Phyllis Bennis, director of the New Internationalism Project, joined The Real News to assess Trump’s comments regarding Iran, Yemen, and Palestine.
It was “rather extraordinary to hear the General Assembly diplomats burst out laughing” during Trump’s opening remarks, said Bennis. More noteworthy, though, was his apparent “dissociation from reality” and his defense of nationalism — both being common threads of his speech.
Trump’s focus on “sovereignty of homeland,” “raw nationalism,” and “independence over global governance” is quite different from what the U.S. has typically emphasized in UN meetings, said Bennis.
Also troubling was Trump’s vocal appreciation for the likes of “India, Saudi Arabia, Israel, and Poland — all of which are governed by far right-wing governments,” added Bennis.

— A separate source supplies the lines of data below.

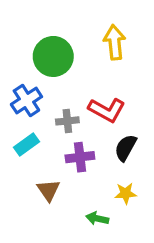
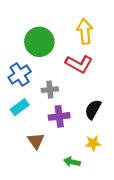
red L-shape: (107, 110) -> (79, 64), moved

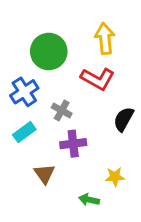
gray cross: (50, 90) -> (62, 110), turned 35
black semicircle: (93, 109) -> (124, 119), moved

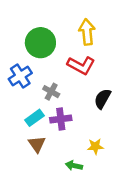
cyan rectangle: (24, 132) -> (34, 118), moved

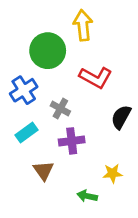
yellow arrow: (87, 32) -> (83, 25), moved
cyan rectangle: (34, 118) -> (27, 132), moved

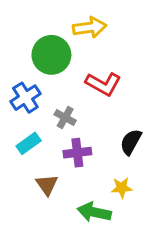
yellow arrow: (83, 25) -> (90, 27), turned 88
black semicircle: (121, 117) -> (131, 142), moved
green arrow: (87, 196) -> (94, 212), size x1.5

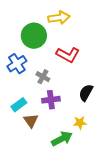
cyan rectangle: (29, 143) -> (19, 105), moved
green arrow: (94, 212) -> (62, 139), turned 140

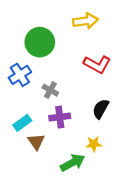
yellow arrow: (59, 18) -> (85, 21), moved
red L-shape: (68, 55) -> (97, 64), moved

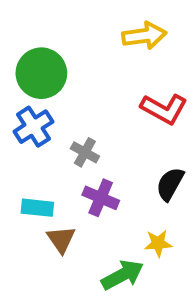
green circle: (40, 42) -> (41, 73), moved
purple cross: (60, 117) -> (101, 198), turned 30
cyan rectangle: (22, 123) -> (37, 208), turned 42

Trump has some particularly head-scratching statements about the Saudi role in Yemen. He claimed that the Saudis — along with the UAE and Qatar — “have pledged billions of dollars to aid the people of Syria and Yemen.” Bennis called that an outright lie, and countered that “all [Saudi Arabia and the UAE] are pledging to Yemen is more war.”
“If you just listen to his speech,” said Bennis, “you would believe that there was somehow a terrible civil war going on within Yemen, and the good neighbors of Saudi Arabia and the UAE are somehow working very hard to end it… it’s a complete reversal of what’s actually underway in the Yemen war.”
The casualties in that war, Bennis pointed out, are overwhelmingly “caused by Saudi Arabia and the UAE, with direct participation of U.S. pilots” who are aiding Saudi and UAE bombers.
Bennis questioned Trump’s omission of the United States’ part in the conflict, which includes not only the refueling of Saudi and UAE bombers, but also “providing intelligence information, providing target information, and… selling now hundreds of billions of dollars worth of weapons that are being used directly to kill civilians in the war.”